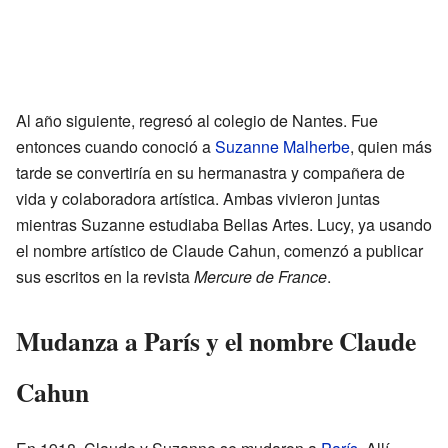
Al año siguiente, regresó al colegio de Nantes. Fue
entonces cuando conoció a
Suzanne Malherbe
, quien más
tarde se convertiría en su hermanastra y compañera de
vida y colaboradora artística. Ambas vivieron juntas
mientras Suzanne estudiaba Bellas Artes. Lucy, ya usando
el nombre artístico de Claude Cahun, comenzó a publicar
sus escritos en la revista
Mercure de France
.
Mudanza a París y el nombre Claude
Cahun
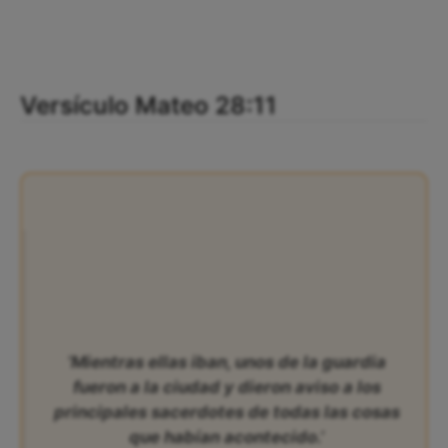
Versículo Mateo 28:11
‘Mientras ellas iban, unos de la guardia
fueron a la ciudad y dieron aviso a los
principales sacerdotes de todas las cosas
que habían acontecido.’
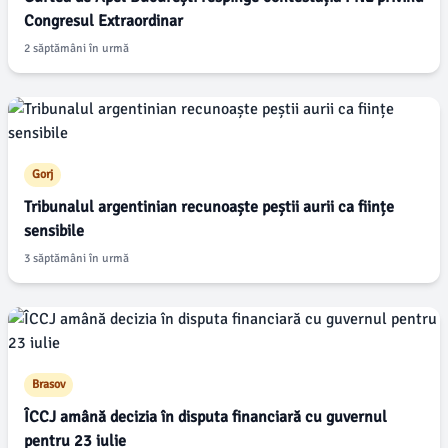
Congresul Extraordinar
2 săptămâni în urmă
Gorj
Tribunalul argentinian recunoaște peștii aurii ca ființe
sensibile
3 săptămâni în urmă
Brasov
ÎCCJ amână decizia în disputa financiară cu guvernul
pentru 23 iulie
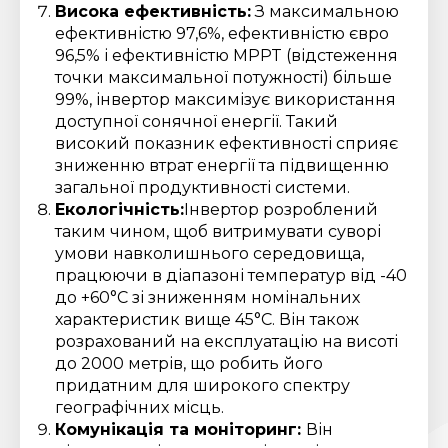
Висока ефективність:
З максимальною
ефективністю 97,6%, ефективністю євро
96,5% і ефективністю MPPT (відстеження
точки максимальної потужності) більше
99%, інвертор максимізує використання
доступної сонячної енергії. Такий
високий показник ефективності сприяє
зниженню втрат енергії та підвищенню
загальної продуктивності системи.
Екологічність:
Інвертор розроблений
таким чином, щоб витримувати суворі
умови навколишнього середовища,
працюючи в діапазоні температур від -40
до +60°C зі зниженням номінальних
характеристик вище 45°C. Він також
розрахований на експлуатацію на висоті
до 2000 метрів, що робить його
придатним для широкого спектру
географічних місць.
Комунікація та моніторинг:
Він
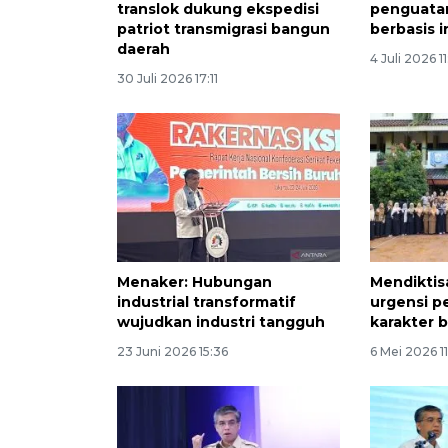
translok dukung ekspedisi
penguatan
patriot transmigrasi bangun
berbasis i
daerah
4 Juli 2026 1
30 Juli 2026 17:11
Menaker: Hubungan
Mendiktis
industrial transformatif
urgensi 
wujudkan industri tangguh
karakter 
23 Juni 2026 15:36
6 Mei 2026 1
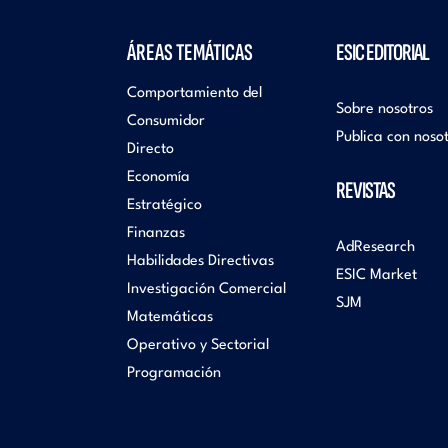
ÁREAS TEMÁTICAS
ESIC EDITORIAL
Comportamiento del
Sobre nosotros
Consumidor
Publica con noso
Directo
Economía
REVISTAS
Estratégico
Finanzas
AdResearch
Habilidades Directivas
ESIC Market
Investigación Comercial
SJM
Matemáticas
Operativo y Sectorial
Programación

* * *

## Task objective
Go through the records and show every line with the string "Claude" in it.

## Exercise output
el nombre artístico de Claude Cahun, comenzó a publicar
Mudanza a París y el nombre Claude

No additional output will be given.